Sua estreia com “O Animal Cordial” (2017) foi um choque estético e narrativo, transformando um restaurante em palco de tensão claustrofóbica e violência latente. Já em “A Sombra do Pai” (2018), a cineasta mergulhou em um drama sombrio, onde o terror se infiltra nas relações familiares, reafirmando sua habilidade em usar o gênero para discutir medos íntimos e coletivos. Ambos os filmes foram celebrados pela crítica justamente por essa capacidade de unir o horror ao comentário social, sem perder a sofisticação formal.
Agora, Gabriela Amaral Almeida surpreende no seu novo projeto, da escolha ao resultado final: um remake nacional de “O Quarto do Pânico” (2002), thriller americano de sucesso dirigido por David Fincher. A escolha é ousada, pois envolve reinterpretar um bem sucedido suspense hollywoodiano dentro da realidade brasileira, o que abre espaço para novas camadas de tensão social e política.

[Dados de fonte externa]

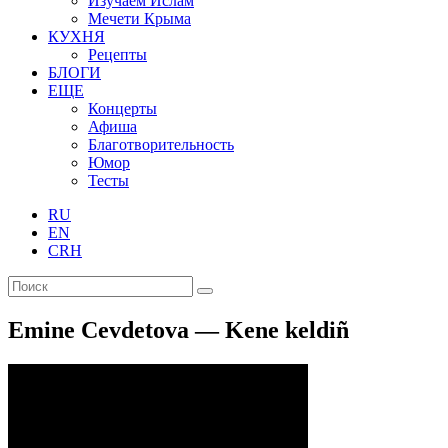
Изучаем Ислам
Мечети Крыма
КУХНЯ
Рецепты
БЛОГИ
ЕЩЕ
Концерты
Афиша
Благотворительность
Юмор
Тесты
RU
EN
CRH
Emine Cevdetova — Kene keldiñ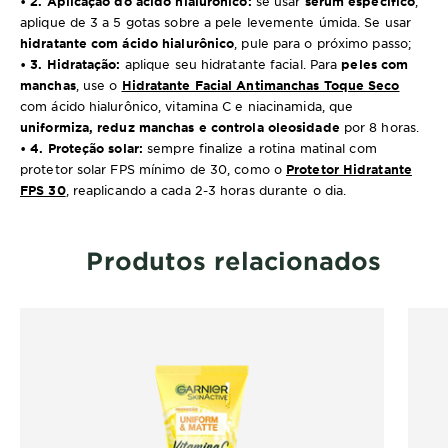
• 2. Aplicação do ácido hialurônico:
se usar
sérum específico
,
aplique de 3 a 5 gotas sobre a pele levemente úmida. Se usar
hidratante com ácido hialurônico
, pule para o próximo passo;
• 3. Hidratação:
aplique seu hidratante facial. Para
peles com
manchas
, use o
Hidratante Facial Antimanchas Toque Seco
com ácido hialurônico, vitamina C e niacinamida, que
uniformiza, reduz manchas e controla oleosidade
por 8 horas.
• 4. Proteção solar:
sempre finalize a rotina matinal com
protetor solar FPS mínimo de 30, como o
Protetor Hidratante
FPS 30
, reaplicando a cada 2-3 horas durante o dia.
Produtos relacionados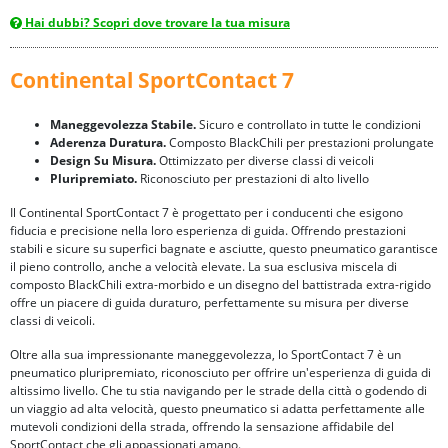
Hai dubbi? Scopri dove trovare la tua misura
Continental SportContact 7
Maneggevolezza Stabile.
Sicuro e controllato in tutte le condizioni
Aderenza Duratura.
Composto BlackChili per prestazioni prolungate
Design Su Misura.
Ottimizzato per diverse classi di veicoli
Pluripremiato.
Riconosciuto per prestazioni di alto livello
Il Continental SportContact 7 è progettato per i conducenti che esigono
fiducia e precisione nella loro esperienza di guida. Offrendo prestazioni
stabili e sicure su superfici bagnate e asciutte, questo pneumatico garantisce
il pieno controllo, anche a velocità elevate. La sua esclusiva miscela di
composto BlackChili extra-morbido e un disegno del battistrada extra-rigido
offre un piacere di guida duraturo, perfettamente su misura per diverse
classi di veicoli.
Oltre alla sua impressionante maneggevolezza, lo SportContact 7 è un
pneumatico pluripremiato, riconosciuto per offrire un'esperienza di guida di
altissimo livello. Che tu stia navigando per le strade della città o godendo di
un viaggio ad alta velocità, questo pneumatico si adatta perfettamente alle
mutevoli condizioni della strada, offrendo la sensazione affidabile del
SportContact che gli appassionati amano.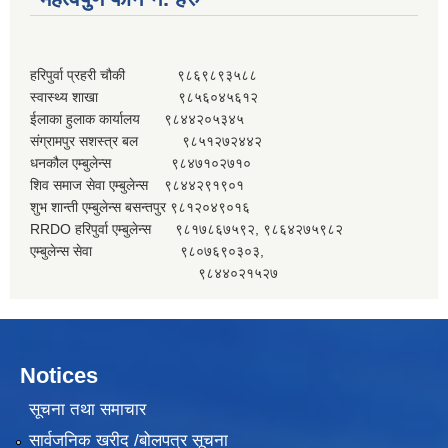
हरिपुर्वा प्रहरी चौकी ९८६९८९३५८८
स्वास्थ्य शाखा ९८५६०४५६१२
ईलाका हुलाक कार्यालय ९८४४२०५३४५
संग्रामपुर सशस्त्र बल ९८५१२७२४४२
धनकौल एम्बुलेन्स ९८४७१०२७१०
शिव समाज सेवा एम्बुलेन्स ९८४४२९१९०१
शुभ शान्ती एम्बुलेन्स बसन्तपुर ९८१२०४९०१६
RRDO हरिपुर्वा एम्बुलेन्स ९८१७८६७५९२, ९८६४२७५९८२
एम्बुलेन्स सेवा ९८०७६९०३०३,
९८४४०२१५२७
Notices
सूचना तथा समाचार
सार्वजनिक खरीद /बोलपत्र सूचना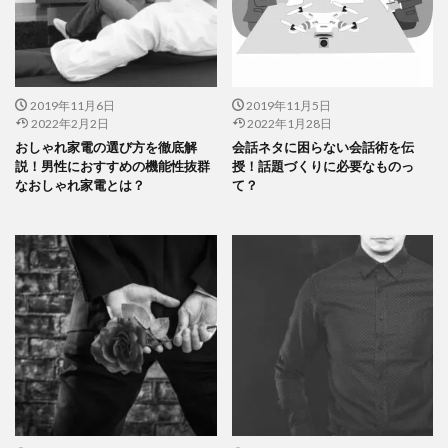
2019年11月6日
2019年11月5日
2022年2月2日
2022年1月28日
おしゃれ家電の選び方を徹底解
会話ネタに困らない会話術を伝
説！男性におすすめの機能性抜群
授！話題づくりに必要なものっ
なおしゃれ家電とは？
て？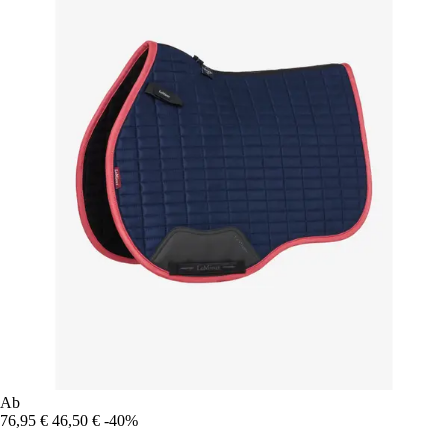
Ab
76,95 €
46,50 €
-40%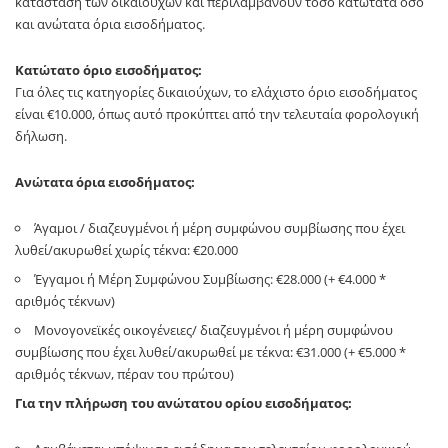
κατάσταση των δικαιούχων και περιλαμβάνουν τόσο κατώτατα όσο
και ανώτατα όρια εισοδήματος.
Κατώτατο όριο εισοδήματος:
Για όλες τις κατηγορίες δικαιούχων, το ελάχιστο όριο εισοδήματος
είναι €10.000, όπως αυτό προκύπτει από την τελευταία φορολογική
δήλωση.
Ανώτατα όρια εισοδήματος:
Άγαμοι / διαζευγμένοι ή μέρη συμφώνου συμβίωσης που έχει
λυθεί/ακυρωθεί χωρίς τέκνα: €20.000
Έγγαμοι ή Μέρη Συμφώνου Συμβίωσης: €28.000 (+ €4.000 *
αριθμός τέκνων)
Μονογονεϊκές οικογένειες/ διαζευγμένοι ή μέρη συμφώνου
συμβίωσης που έχει λυθεί/ακυρωθεί με τέκνα: €31.000 (+ €5.000 *
αριθμός τέκνων, πέραν του πρώτου)
Για την πλήρωση του ανώτατου ορίου εισοδήματος: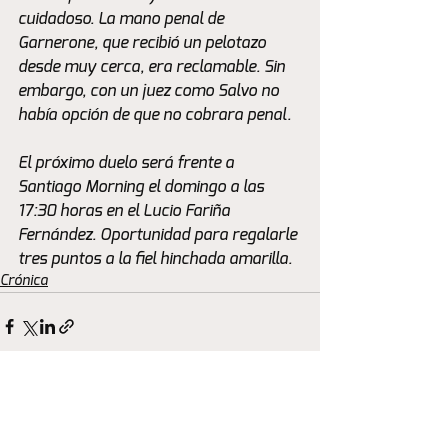
cuidadoso. La mano penal de 
Garnerone, que recibió un pelotazo 
desde muy cerca, era reclamable. Sin 
embargo, con un juez como Salvo no 
había opción de que no cobrara penal. 
El próximo duelo será frente a 
Santiago Morning el domingo a las 
17:30 horas en el Lucio Fariña 
Fernández. Oportunidad para regalarle 
tres puntos a la fiel hinchada amarilla.
Crónica
Ver todo
Entradas recientes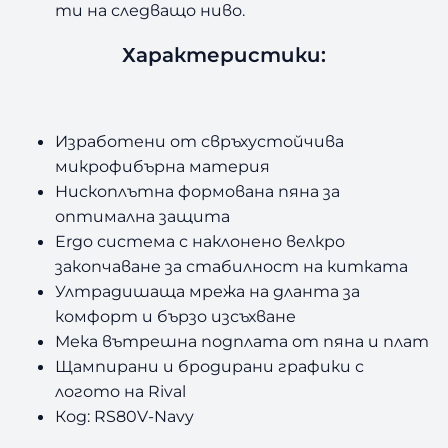
ти на следващо ниво.
Характеристики:
Изработени от свръхустойчива
микрофибърна материя
Нископлътна формована пяна за
оптимална защита
Ergo система с наклонено велкро
закопчаване за стабилност на китката
Ултрадишаща мрежа на дланта за
комфорт и бързо изсъхване
Мека вътрешна подплата от пяна и плат
Щампирани и бродирани графики с
логото на Rival
Код: RS80V-Navy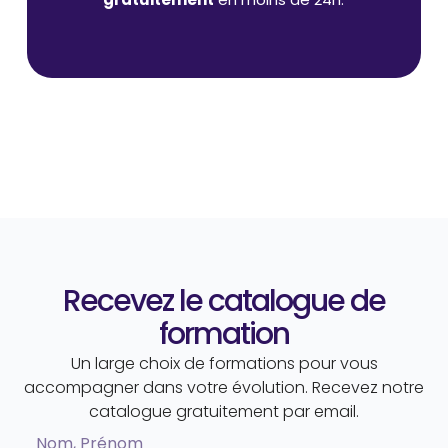
Recevez le catalogue de
formation
Un large choix de formations pour vous
accompagner dans votre évolution. Recevez notre
catalogue gratuitement par email.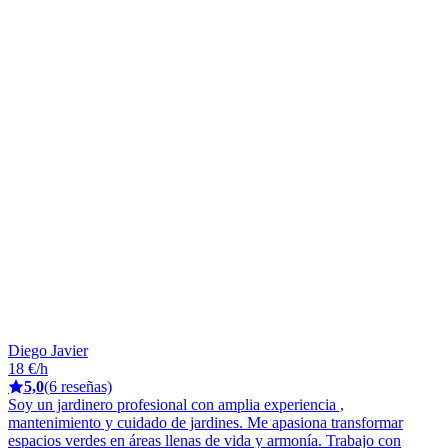
Diego Javier
18 €/h
5,0
(6 reseñas)
Soy un jardinero profesional con amplia experiencia ,
mantenimiento y cuidado de jardines. Me apasiona transformar
espacios verdes en áreas llenas de vida y armonía. Trabajo con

Sua versão não se limita a replicar a trama original, mas pulsa com intensidade própria, envolvente e capaz de fazer o público trincar os dentes diante da concepção de suspense que ela domina com maestria. Se em seus trabalhos anteriores já demonstrava talento para transformar espaços cotidianos em ambientes de terror psicológico, aqui ela reafirma sua força criativa ao oferecer uma releitura original, marcada por estética inquietante e pela habilidade de traduzir o medo em metáfora cultural.
O resultado é uma obra consistente, provando que tanto é possível dialogar com o cinema internacional de Hollywood, e também reafirma a potência do gênero no Brasil.
Disponível na programação e no streaming do Telecine.